Third is the introduction of PCCs as SPV platforms. These were originally designed and introduced in Guernsey in 1997. Since then, the technology has been widely copied and utilised in many jurisdictions in a variety of corporate and finance contexts. In many people’s view, it is high time the UK availed itself of this highly versatile corporate structure.
PCCs have been widely written of elsewhere and I do not intend to go into detail about them here. Suffice to say that they provide for the segregation of liabilities and associated assets within a single corporate structure. This allows the segregation of the specific risks and assets of an ILS arrangement to be so segregated while allowing a single governance and corporate structure to oversee multiple disparate arrangements.
London has faithfully copied the essential elements of the basic PCC model developed by Steve Butterworth and Nic van Leuven 20 years ago. Given that it has proved robust across multiple legal systems (including the English law system in Guernsey) for so long a period, there was little sense in reinventing the wheel.
However, most ILS structures now are using incorporated cell companies that offer a number of governance and segregation advantages. London might look at copying this to bring its offering into line with current preferences if the PCC is unsuccessful.
Of course, London as the home of Lloyd’s could well innovate new structures based on its own core strengths. This could provide exciting new alternatives to the ILS industry.

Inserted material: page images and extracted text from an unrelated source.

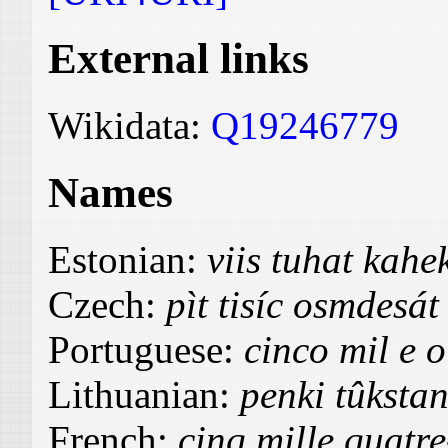
External links
Wikidata:
Q19246779
Names
Estonian:
viis tuhat kah
Czech:
pìt tisíc osmdesát
Portuguese:
cinco mil e o
Lithuanian:
penki tûksta
French:
cinq mille quatre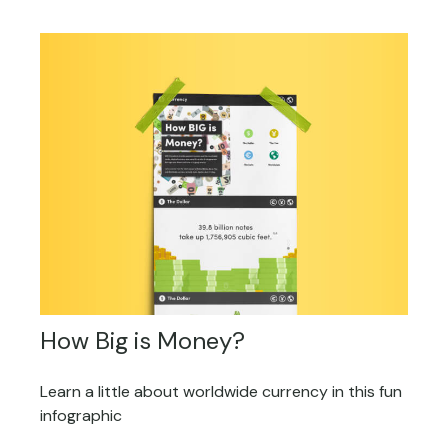
How Big is Money?
Learn a little about worldwide currency in this fun
infographic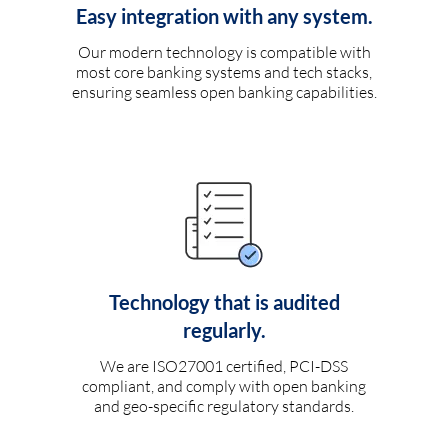
Easy integration with any system.
Our modern technology is compatible with
most core banking systems and tech stacks,
ensuring seamless open banking capabilities.
Technology that is audited
regularly.
We are ISO27001 certified, PCI-DSS
compliant, and comply with open banking
and geo-specific regulatory standards.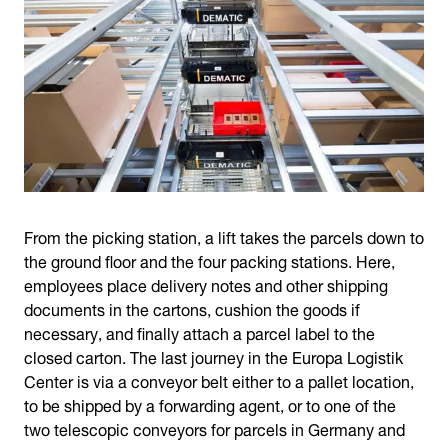
From the picking station, a lift takes the parcels down to
the ground floor and the four packing stations. Here,
employees place delivery notes and other shipping
documents in the cartons, cushion the goods if
necessary, and finally attach a parcel label to the
closed carton. The last journey in the Europa Logistik
Center is via a conveyor belt either to a pallet location,
to be shipped by a forwarding agent, or to one of the
two telescopic conveyors for parcels in Germany and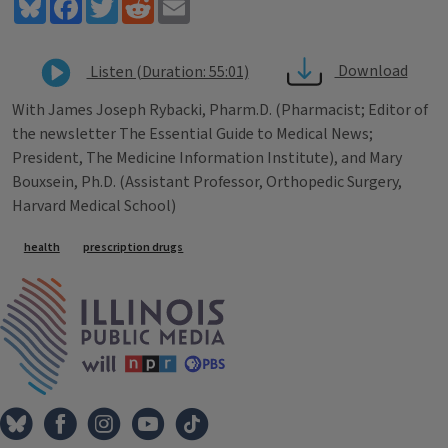
Bluesky
Facebook
Twitter
Reddit
Email
Download
Listen (Duration: 55:01)
With James Joseph Rybacki, Pharm.D. (Pharmacist; Editor of
the newsletter The Essential Guide to Medical News;
President, The Medicine Information Institute), and Mary
Bouxsein, Ph.D. (Assistant Professor, Orthopedic Surgery,
Harvard Medical School)
Tags
health
prescription drugs
IPM Home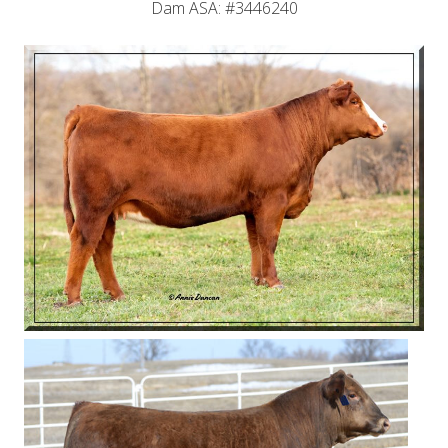
Dam ASA: #3446240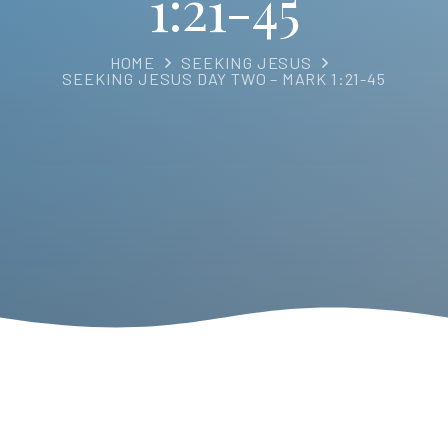
1:21-45
HOME
SEEKING JESUS
SEEKING JESUS DAY TWO – MARK 1:21-45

Some years ago, the then lord mayor described the Channel Islands as ‘London offshore’ and I have always been very comfortable with this description. As part of the London offering, we have a number of key functions, and one of the main ones is as an innovator and as a laboratory location where new ideas can be developed and tested. ILS is another example of how this works in practice and a great demonstration of our symbiotic relationship with the City.